Which Dining Time is Best?

This question is frequently asked, and it seems to get the most specific and ardent respondents. It seems folks will protect their decisions, be it early or late seating, with amazing zeal.

I personally would like to see if on my next cruise they would allow me to do both, early and late seating. Given a few minutes between seatings I'm sure I could hold up my end with courses consumed. I'd even be willing to tip my server's double.

Since early/main seating is first, let's examine the benefits I see in it. You get to eat earlier! That is enough of an attraction to me. To be honest Mrs. Kuki and I do prefer main seating dinner. I like to enjoy the ship's night life. I want to see the featured show in the showroom, check out the music in the various lounges onboard and still have time for the casino. And eating earlier seems to allow time to accomplish all of this.

On Caribbean sailing's especially, the ship seems to leave most of the ports of call by 5 or 6 PM, so the rush to get back to the ship isn't quite as bad as one might expect.

By reputation early seating attracts the older folks and families, and to a degree this is true. However, we see a lot these people taking late seating because they don't want to be perceived as fitting into the above categories. They want people to think they're still alive. But then, they're off to bed right after dinner.

We've also cruised with friends who insist they prefer late seating to be able to enjoy the sail away from ports of call, or sunsets at sea without having to rush to dress for dinner. In fact, they often spend those sail away's napping to try and build up energy to last to late seating dinner. Many cruise lines now hold at least some of the shows for late seating passengers prior to dinner, thereby negating some of the benefits of that extra time "late seating" advocates talk about.

One of the benefits that we early seating advocates used to find an effective argument was, if one ate early by the time the midnight buffet came around we could eat again. As though eating at midnight was a great reward. With many of the major cruise lines either doing away with the midnight buffet, or limiting the number of times they're held, the effectiveness of this argument is greatly diminished.

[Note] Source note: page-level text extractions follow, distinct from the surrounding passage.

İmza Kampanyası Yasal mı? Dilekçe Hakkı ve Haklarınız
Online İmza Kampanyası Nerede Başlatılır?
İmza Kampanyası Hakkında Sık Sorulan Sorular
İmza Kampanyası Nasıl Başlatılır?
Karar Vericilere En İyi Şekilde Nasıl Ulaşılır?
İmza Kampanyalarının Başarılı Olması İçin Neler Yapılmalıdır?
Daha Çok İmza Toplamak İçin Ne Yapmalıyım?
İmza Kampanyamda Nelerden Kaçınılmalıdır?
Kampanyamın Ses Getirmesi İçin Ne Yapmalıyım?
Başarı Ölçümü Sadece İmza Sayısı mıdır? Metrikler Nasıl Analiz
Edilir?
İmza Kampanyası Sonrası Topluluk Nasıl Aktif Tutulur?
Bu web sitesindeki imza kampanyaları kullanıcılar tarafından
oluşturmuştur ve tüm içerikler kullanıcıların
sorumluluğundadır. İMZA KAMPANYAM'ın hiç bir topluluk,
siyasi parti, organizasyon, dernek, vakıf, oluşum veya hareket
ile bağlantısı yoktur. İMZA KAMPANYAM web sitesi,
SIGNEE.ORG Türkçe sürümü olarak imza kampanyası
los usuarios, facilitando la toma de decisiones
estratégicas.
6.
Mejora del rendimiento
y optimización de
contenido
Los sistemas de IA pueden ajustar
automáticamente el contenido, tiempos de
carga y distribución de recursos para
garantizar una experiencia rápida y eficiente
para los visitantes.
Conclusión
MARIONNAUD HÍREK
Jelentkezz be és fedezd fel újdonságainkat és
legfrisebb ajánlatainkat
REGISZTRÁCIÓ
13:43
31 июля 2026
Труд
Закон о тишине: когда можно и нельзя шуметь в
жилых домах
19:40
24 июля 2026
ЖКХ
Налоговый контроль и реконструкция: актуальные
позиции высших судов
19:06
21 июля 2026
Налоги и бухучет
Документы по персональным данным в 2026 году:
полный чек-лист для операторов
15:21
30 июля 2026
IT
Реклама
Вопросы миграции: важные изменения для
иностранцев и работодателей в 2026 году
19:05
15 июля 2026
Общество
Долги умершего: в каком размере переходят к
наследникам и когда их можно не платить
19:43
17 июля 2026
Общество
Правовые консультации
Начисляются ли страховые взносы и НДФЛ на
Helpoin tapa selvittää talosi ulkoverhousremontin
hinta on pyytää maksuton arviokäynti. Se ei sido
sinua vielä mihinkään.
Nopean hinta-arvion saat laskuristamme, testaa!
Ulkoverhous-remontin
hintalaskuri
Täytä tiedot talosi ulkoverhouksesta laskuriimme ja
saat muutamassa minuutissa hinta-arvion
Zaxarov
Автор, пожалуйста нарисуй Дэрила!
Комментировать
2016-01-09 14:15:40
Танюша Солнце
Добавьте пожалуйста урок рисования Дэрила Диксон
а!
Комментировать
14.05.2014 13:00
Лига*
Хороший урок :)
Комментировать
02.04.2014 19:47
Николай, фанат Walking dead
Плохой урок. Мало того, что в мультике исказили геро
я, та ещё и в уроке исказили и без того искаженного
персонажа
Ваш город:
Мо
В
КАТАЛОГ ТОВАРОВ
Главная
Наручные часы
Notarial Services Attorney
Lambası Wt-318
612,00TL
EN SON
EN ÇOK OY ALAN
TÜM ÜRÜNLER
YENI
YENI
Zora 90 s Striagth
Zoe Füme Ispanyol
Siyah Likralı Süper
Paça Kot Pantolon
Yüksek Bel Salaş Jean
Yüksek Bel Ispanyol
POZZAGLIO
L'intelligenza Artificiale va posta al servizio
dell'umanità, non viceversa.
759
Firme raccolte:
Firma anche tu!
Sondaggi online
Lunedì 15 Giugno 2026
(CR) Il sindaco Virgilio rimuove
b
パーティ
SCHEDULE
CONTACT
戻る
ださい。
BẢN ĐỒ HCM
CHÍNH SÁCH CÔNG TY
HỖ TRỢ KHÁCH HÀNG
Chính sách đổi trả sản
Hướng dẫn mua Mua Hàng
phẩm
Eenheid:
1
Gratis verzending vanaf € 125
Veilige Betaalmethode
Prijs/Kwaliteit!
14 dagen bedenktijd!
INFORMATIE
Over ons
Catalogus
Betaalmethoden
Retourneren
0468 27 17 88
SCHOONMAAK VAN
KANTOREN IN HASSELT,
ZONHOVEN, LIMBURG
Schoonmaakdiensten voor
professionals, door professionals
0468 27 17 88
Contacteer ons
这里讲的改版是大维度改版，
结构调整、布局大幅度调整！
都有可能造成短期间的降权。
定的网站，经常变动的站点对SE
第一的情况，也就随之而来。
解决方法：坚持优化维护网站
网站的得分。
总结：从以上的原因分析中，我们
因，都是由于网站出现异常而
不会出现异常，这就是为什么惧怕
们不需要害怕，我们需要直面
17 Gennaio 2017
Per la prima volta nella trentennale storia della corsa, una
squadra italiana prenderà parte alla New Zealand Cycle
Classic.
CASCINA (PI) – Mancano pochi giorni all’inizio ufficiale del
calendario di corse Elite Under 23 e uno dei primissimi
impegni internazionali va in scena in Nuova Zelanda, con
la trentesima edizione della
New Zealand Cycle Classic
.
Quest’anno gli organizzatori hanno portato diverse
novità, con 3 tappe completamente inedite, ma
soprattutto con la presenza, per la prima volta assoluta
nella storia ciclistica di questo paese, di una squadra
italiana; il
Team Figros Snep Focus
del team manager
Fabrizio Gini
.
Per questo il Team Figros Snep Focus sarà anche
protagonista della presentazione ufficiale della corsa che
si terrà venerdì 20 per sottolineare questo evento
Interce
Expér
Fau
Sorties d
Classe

There is no question that late seating offers passengers more time to relax (read NAP), clean up, or enjoy the sunsets from the deck, or a late afternoon Jacuzzi, after returning from a busy day in a port of call.

Also late seating can be a more relaxed dining experience, as there's not another group coming into the dining room that the staff have to prepare for. In the past when we've had late seating there's been the occasion when we've had such great table mates that we didn't even leave the dining room much before midnight.

There is no one correct answer as to which dining time is best. You have to decide which factors are right for you. My personal opinion is that the itinerary that you're sailing should have a large part in your decision making. For example a Southern Caribbean, or Alaska itinerary which are very port intensive and active, probably lend themselves best to late seating. An itinerary with many sea days might lend itself best to early dining as the rush factor is basically eliminated and you do open up more time in the evening to enjoy the ship.

Now many of the cruise lines are offering alternate dining options for those that want a more casual dinner experience, or were too late returning from a port of call.

Gee, it's a tough decision! I think I'll stick to my idea of doing early AND late seating.